15 Jahre nach dem Zusammenschluss der zwei deutschen Staaten ist festzustellen, dass unser Apothekenwesen in ganz Deutschland weder in struktureller Hinsicht noch in der Erfüllung seines Versorgungsauftrags wesentliche Unterschiede aufzeigt. Das ist eine Erfolgsstory, an der nicht nur die durch den Wandel besonders Betroffenen mitgewirkt haben, sondern auch viele Verantwortungsträger und engagierte Mitstreiter anderer Bereiche. Es gibt also Grund für Dank und Anerkennung, auch bei Wichtung der zurzeit gesundheitspolitisch schwierigen Rahmenbedingungen.
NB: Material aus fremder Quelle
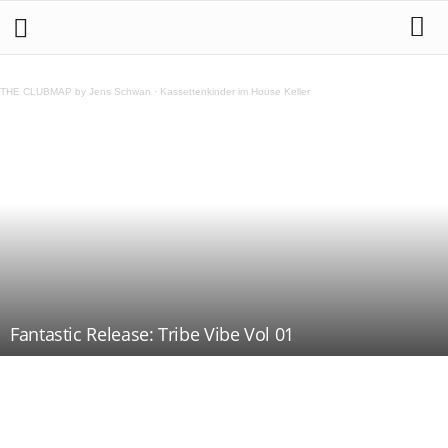
THE CLUBMAP by Jens Schwan
·
Kassettenkinder im House Keller
Fantastic Release: Tribe Vibe Vol 01
Teilen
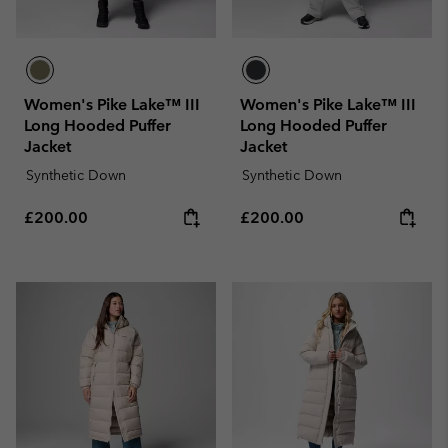
Women's Pike Lake™ III
Women's Pike Lake™ III
Long Hooded Puffer
Long Hooded Puffer
Jacket
Jacket
Synthetic Down
Synthetic Down
Regular price:
Regular price:
£200.00
£200.00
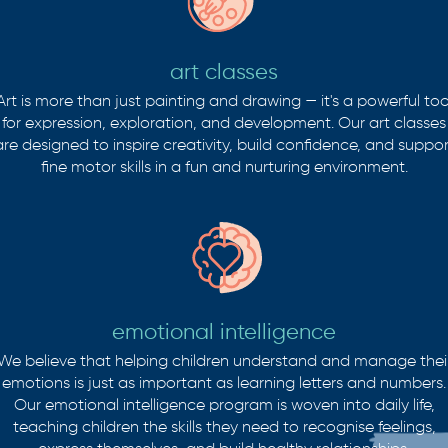
art classes
Art is more than just painting and drawing — it's a powerful too
for expression, exploration, and development. Our art classes
are designed to inspire creativity, build confidence, and suppor
fine motor skills in a fun and nurturing environment.
emotional intelligence
We believe that helping children understand and manage thei
emotions is just as important as learning letters and numbers.
Our emotional intelligence program is woven into daily life,
teaching children the skills they need to recognise feelings,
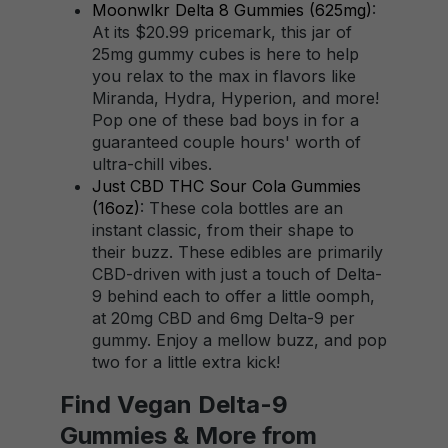
Moonwlkr Delta 8 Gummies (625mg)
:
At its $20.99 pricemark, this jar of
25mg gummy cubes is here to help
you relax to the max in flavors like
Miranda, Hydra, Hyperion, and more!
Pop one of these bad boys in for a
guaranteed couple hours' worth of
ultra-chill vibes.
Just CBD THC Sour Cola Gummies
(16oz)
: These cola bottles are an
instant classic, from their shape to
their buzz. These edibles are primarily
CBD-driven with just a touch of Delta-
9 behind each to offer a little oomph,
at 20mg CBD and 6mg Delta-9 per
gummy. Enjoy a mellow buzz, and pop
two for a little extra kick!
Find Vegan Delta-9
Gummies & More from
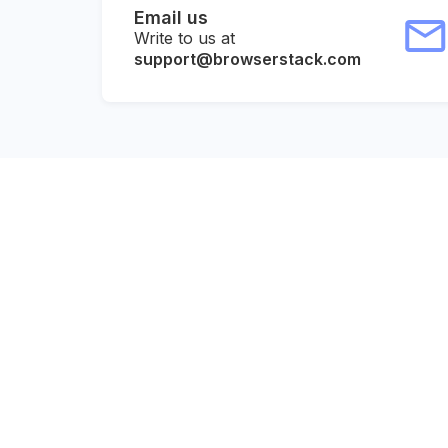
Email us
Write to us at
support@browserstack.com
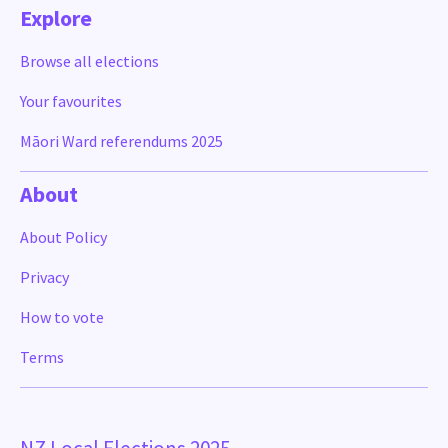
Explore
Browse all elections
Your favourites
Māori Ward referendums 2025
About
About Policy
Privacy
How to vote
Terms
Allerdings erscheint es geboten, die Struktur des Apothekenwesens im dislozierten niedergelassenen Bereich kritisch zu hinterfragen. Wenn wir zum Beispiel die Bemühungen der Ärzte betrachten, ihre Praxen in verschiedenen Gesellschaftsformen zu optimieren, oder wenn wir die Trägerkonzentration im Krankenhausbereich und die politischen Trends hin zu Gesundheitszentren (Polikliniken) verfolgen, so scheint es geboten, zumindest über alternative Strukturkonzepte zur flächendeckenden hochqualifizierten und ökonomisch sinnvollen Arzneimittelversorgung in der Zukunft nachzudenken.

Klaus-Dietrich Fischer

Klaus-Dietrich Fischer, Apotheker, war von 1965 bis 1990 Apothekenleiter und später Direktor des Pharmazeutischen Zentrums des Medizinischen Dienstes des Verkehrswesens, Direktion Schifffahrt, in der ehemaligen DDR. 1991 bis 2002 war er Referent für Arzneimittel- und Apothekenwesen sowie stellv. Leiter der Gesundheitsabteilung im Sozialministerium Mecklenburg-Vorpommern. Von 2002 bis 2004 deren Leiter. Seit 2005 ist er in Pension.